Editorial
Inseguridad: causas estructurales
El intento de linchamiento que ocurrió ayer en el municipio de Tlapanalá, Puebla, donde cinco presuntos secuestradores, que se hicieron pasar por elementos de la Agencia Federal de Investigaciones, fueron capturados y retenidos en el palacio de gobierno por habitantes del lugar, es reflejo alarmante de una avanzada descomposición en los terrenos social, institucional y político, en un contexto particularmente complicado por el auge del crimen organizado y la violencia en el país.
La actitud de los habitantes de ese municipio poblano, injustificable bajo cualquier óptica en el marco de un estado de derecho, se explica en este caso por la convergencia de la erosión y el desprestigio –ganado a pulso— de las organizaciones policiales consagradas al combate de la delincuencia y la inoperancia de las autoridades políticas para atender las demandas ciudadanas en materia de justicia, elementos traducidos en hartazgo y descontento social.
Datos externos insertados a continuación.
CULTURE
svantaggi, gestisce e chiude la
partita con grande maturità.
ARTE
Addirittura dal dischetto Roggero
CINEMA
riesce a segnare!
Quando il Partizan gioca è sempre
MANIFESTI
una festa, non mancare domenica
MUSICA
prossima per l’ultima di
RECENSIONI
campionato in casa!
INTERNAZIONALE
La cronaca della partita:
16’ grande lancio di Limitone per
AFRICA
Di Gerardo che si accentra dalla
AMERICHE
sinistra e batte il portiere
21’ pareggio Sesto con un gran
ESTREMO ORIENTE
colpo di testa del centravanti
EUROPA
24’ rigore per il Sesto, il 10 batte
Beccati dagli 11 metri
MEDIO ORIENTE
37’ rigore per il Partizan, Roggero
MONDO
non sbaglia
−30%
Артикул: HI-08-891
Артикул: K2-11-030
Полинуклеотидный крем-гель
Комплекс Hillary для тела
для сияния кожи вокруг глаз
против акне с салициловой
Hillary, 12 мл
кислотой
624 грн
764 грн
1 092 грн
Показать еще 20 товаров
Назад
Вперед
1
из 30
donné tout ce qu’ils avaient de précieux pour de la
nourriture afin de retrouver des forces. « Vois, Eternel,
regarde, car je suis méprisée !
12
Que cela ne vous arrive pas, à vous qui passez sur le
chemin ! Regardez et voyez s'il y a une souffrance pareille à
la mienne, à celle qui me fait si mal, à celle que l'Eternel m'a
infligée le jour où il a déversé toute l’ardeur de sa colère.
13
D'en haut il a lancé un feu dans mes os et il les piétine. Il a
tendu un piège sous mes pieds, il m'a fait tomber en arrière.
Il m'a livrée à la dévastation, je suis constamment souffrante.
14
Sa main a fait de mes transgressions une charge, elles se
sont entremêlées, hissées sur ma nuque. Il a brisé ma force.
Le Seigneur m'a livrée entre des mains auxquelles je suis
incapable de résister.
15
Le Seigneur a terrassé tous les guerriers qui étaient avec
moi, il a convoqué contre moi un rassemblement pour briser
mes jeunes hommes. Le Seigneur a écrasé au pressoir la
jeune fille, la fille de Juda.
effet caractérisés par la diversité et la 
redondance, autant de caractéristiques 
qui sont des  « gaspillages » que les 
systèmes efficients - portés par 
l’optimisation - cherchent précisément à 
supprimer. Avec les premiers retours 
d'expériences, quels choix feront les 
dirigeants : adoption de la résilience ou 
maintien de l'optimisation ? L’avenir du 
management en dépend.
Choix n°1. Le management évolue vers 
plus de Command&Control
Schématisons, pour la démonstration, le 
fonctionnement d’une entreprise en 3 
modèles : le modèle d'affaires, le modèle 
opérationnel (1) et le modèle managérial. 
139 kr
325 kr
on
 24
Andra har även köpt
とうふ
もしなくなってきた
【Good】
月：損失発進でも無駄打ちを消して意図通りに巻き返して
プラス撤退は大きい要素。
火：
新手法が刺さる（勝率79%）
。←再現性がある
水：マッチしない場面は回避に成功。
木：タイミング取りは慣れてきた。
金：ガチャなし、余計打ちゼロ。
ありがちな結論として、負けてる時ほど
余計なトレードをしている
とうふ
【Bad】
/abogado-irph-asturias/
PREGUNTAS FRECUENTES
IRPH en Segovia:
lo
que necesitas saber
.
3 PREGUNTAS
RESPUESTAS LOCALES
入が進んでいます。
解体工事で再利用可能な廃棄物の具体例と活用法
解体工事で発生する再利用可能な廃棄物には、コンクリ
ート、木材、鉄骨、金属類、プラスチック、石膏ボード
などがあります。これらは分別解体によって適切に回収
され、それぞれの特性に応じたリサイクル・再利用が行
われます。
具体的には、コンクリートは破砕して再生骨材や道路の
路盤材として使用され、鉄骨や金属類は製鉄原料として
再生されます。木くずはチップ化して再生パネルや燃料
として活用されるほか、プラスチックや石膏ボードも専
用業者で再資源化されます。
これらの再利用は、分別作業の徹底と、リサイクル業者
Tal incapacidad se debe, por añadidura, a la profunda falta de sensibilidad de los recientes gobiernos con relación a los factores originarios de la delincuencia.
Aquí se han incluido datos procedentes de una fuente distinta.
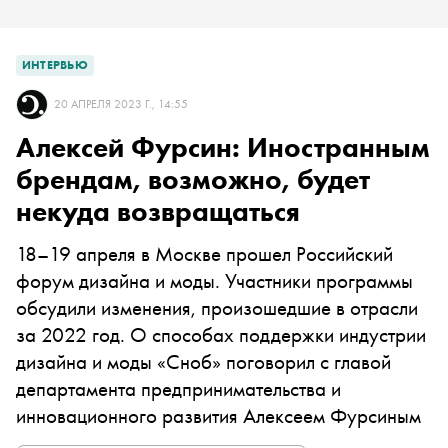
ИНТЕРВЬЮ
20 АПРЕЛЯ 2023 Г., 14:55
Алексей Фурсин: Иностранным
брендам, возможно, будет
некуда возвращаться
18–19 апреля в Москве прошел Российский
форум дизайна и моды. Участники программы
обсудили изменения, произошедшие в отрасли
за 2022 год. О способах поддержки индустрии
дизайна и моды «Сноб» поговорил с главой
департамента предпринимательства и
инновационного развития Алексеем Фурсиным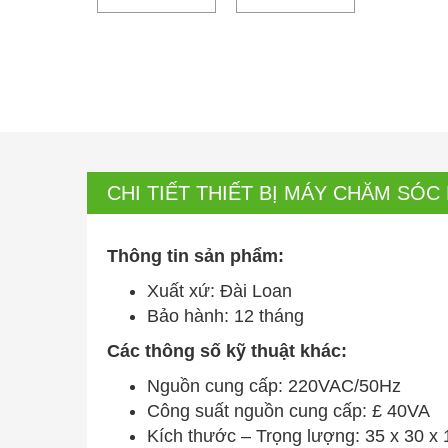
CHI TIẾT THIẾT BỊ MÁY CHĂM SÓC
Thông tin sản phẩm:
Xuất xứ: Đài Loan
Bảo hành: 12 tháng
Các thông số kỹ thuật khác:
Nguồn cung cấp: 220VAC/50Hz
Công suất nguồn cung cấp: £ 40VA
Kích thước – Trọng lượng: 35 x 30 x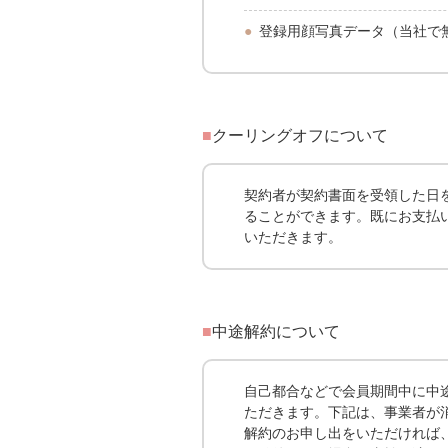
登録用顔写真データ（当社で
クーリングオフについて
契約者が契約書面を受領した日
ることができます。既にお支払
いただきます。
中途解約について
自己都合などで会員期間中に中
ただきます。下記は、事業者が
解約のお申し出をいただければ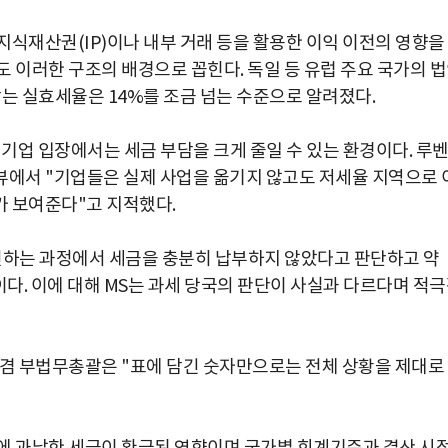
지식재산권(IP)이나 내부 거래 등을 활용한 이익 이전의 영향을
 이러한 구조의 배경으로 꼽힌다. 독일 등 유럽 주요 국가의 
는 실효세율은 14%를 조금 넘는 수준으로 알려졌다.
기업 입장에서는 세금 부담을 크게 줄일 수 있는 환경이다. 루
뷰에서 "기업들은 실제 사업을 옮기지 않고도 저세율 지역으로 
가 보여준다"고 지적했다.
전하는 과정에서 세금을 충분히 납부하지 않았다고 판단하고 약
이다. 이에 대해 MS는 과세 당국의 판단이 사실과 다르다며 적
장 겸 부법무총괄은 "표에 담긴 숫자만으로는 전체 상황을 제대로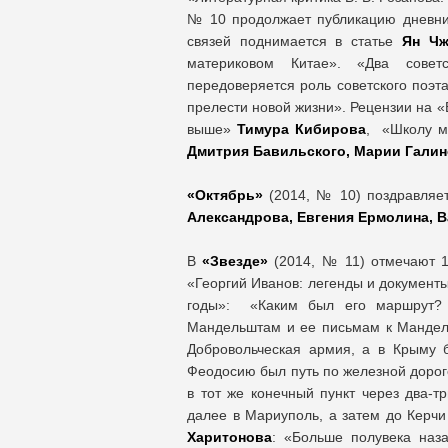
№ 10 продолжает публикацию дневн
связей поднимается в статье
Ян Чж
материковом Китае». «Два сове
передоверяется роль советского поэта
прелести новой жизни». Рецензии на 
выше»
Тимура Кибирова
, «Школу 
Дмитрия Бавильского, Марии Гали
«Октябрь»
(2014, № 10) поздравляет
Александрова, Евгения Ермолина, 
В
«Звезде»
(2014, № 11) отмечают 
«Георгий Иванов: легенды и документ
годы»: «Каким был его маршрут? 
Мандельштам и ее письмам к Мандельш
Добровольческая армия, а в Крыму 
Феодосию был путь по железной дороге
в тот же конечный пункт через два-т
далее в Мариуполь, а затем до Керч
Харитонова
: «Больше полувека наз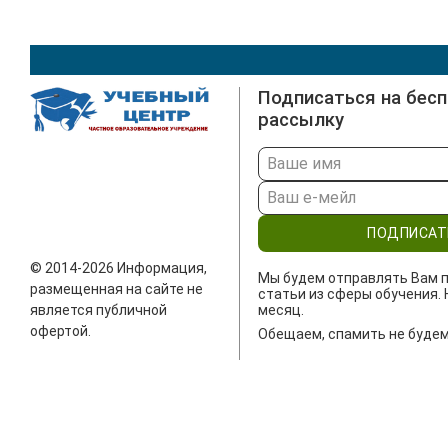
Подписаться на бес
рассылку
ПОДПИСАТ
© 2014-2026 Информация,
Мы будем отправлять Вам п
размещенная на сайте не
статьи из сферы обучения. 
является публичной
месяц.
офертой.
Обещаем, спамить не будем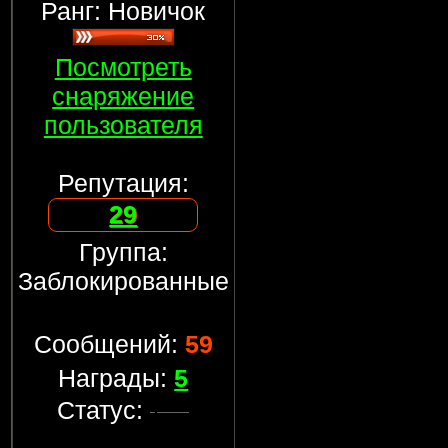
Ранг: Новичок
Посмотреть
снаряжение
пользователя
Репутация:
29
Группа:
Заблокированные
Сообщений:
59
Награды:
5
Статус: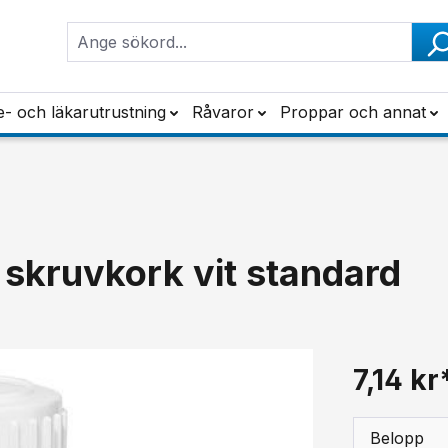
e- och läkarutrustning
Råvaror
Proppar och annat
 skruvkork vit standard
7,14 kr
Belopp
En ese sentido, cobra especial relevancia lo expresado ayer por el ex aspirante presidencial, Andrés Manuel López Obrador. Durante una gira por Guanajuato, el tabasqueño criticó el empecinamiento del gobierno calderonista en responder a la violencia y la inseguridad “con el discurso propagandístico de la mano dura (...) con más policías, soldados, más cárceles, leyes más severas y condenas más largas”, como si ello “bastara para enfrentar una situación que se ha originado por 26 años de estancamiento económico”. Asimismo, señaló la falta de justicia y la carencia de oportunidades como detonantes de “la delincuencia y la convulsión social”.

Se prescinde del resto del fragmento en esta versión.